Problem requirements
Write the data out again exactly, with no pictures.

= = =

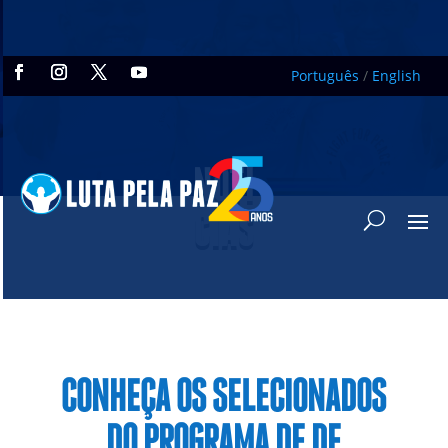
Português
/
English
NOTÍ
CIAS
CONHEÇA OS SELECIONADOS
DO PROGRAMA DE DE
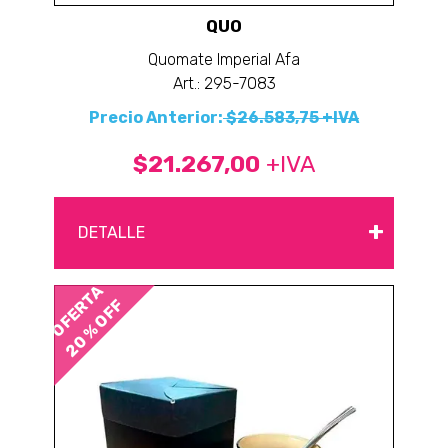
QUO
Quomate Imperial Afa
Art.: 295-7083
Precio Anterior:
$26.583,75 +IVA
$21.267,00
+IVA
+
DETALLE
OFERTA
20 % OFF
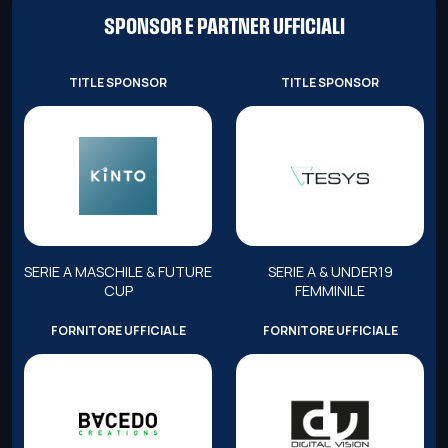
SPONSOR E PARTNER UFFICIALI
TITLE SPONSOR
TITLE SPONSOR
SERIE A MASCHILE & FUTURE
SERIE A & UNDER19
CUP
FEMMINILE
FORNITORE UFFICIALE
FORNITORE UFFICIALE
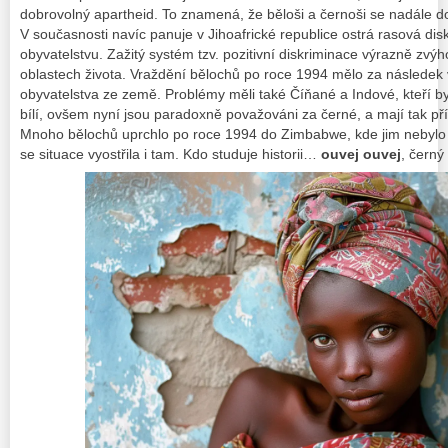
dobrovolný apartheid. To znamená, že běloši a černoši se nadále d
V současnosti navíc panuje v Jihoafrické republice ostrá rasová di
obyvatelstvu. Zažitý systém tzv. pozitivní diskriminace výrazně zv
oblastech života. Vraždění bělochů po roce 1994 mělo za následek 
obyvatelstva ze země. Problémy měli také Číňané a Indové, kteří byl
bílí, ovšem nyní jsou paradoxně považováni za černé, a mají tak pří
Mnoho bělochů uprchlo po roce 1994 do Zimbabwe, kde jim nebylo 
se situace vyostřila i tam. Kdo studuje historii…
ouvej ouvej
, černý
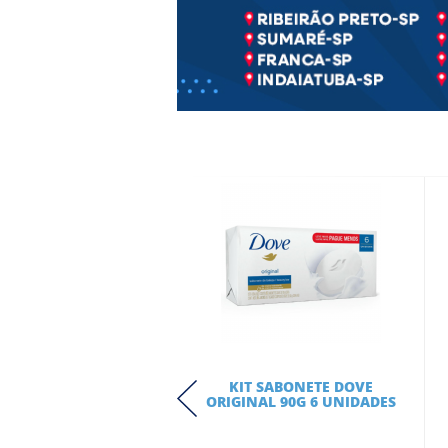
KIT SABONETE DOVE
ORIGINAL 90G 6 UNIDADES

= = =

Exercise output
Português
/
English
NOTÍ
CIAS
CONHEÇA OS SELECIONADOS
DO PROGRAMA DE DE
QUO
Quomate Imperial Afa
Art.: 295-7083
Precio Anterior:
$26.583,75 +IVA
$21.267,00
+IVA
+
DETALLE
OFERTA
20 % OFF
SPONSOR E PARTNER UFFICIALI
TITLE SPONSOR
TITLE SPONSOR
SERIE A MASCHILE & FUTURE
SERIE A & UNDER19
CUP
FEMMINILE
FORNITORE UFFICIALE
FORNITORE UFFICIALE
dobrovolný apartheid. To znamená, že běloši a černoši se nadále d
V současnosti navíc panuje v Jihoafrické republice ostrá rasová di
obyvatelstvu. Zažitý systém tzv. pozitivní diskriminace výrazně zv
oblastech života. Vraždění bělochů po roce 1994 mělo za následek 
obyvatelstva ze země. Problémy měli také Číňané a Indové, kteří byl
bílí, ovšem nyní jsou paradoxně považováni za černé, a mají tak pří
Mnoho bělochů uprchlo po roce 1994 do Zimbabwe, kde jim nebylo 
se situace vyostřila i tam. Kdo studuje historii…
ouvej ouvej
, černý
KIT SABONETE DOVE
ORIGINAL 90G 6 UNIDADES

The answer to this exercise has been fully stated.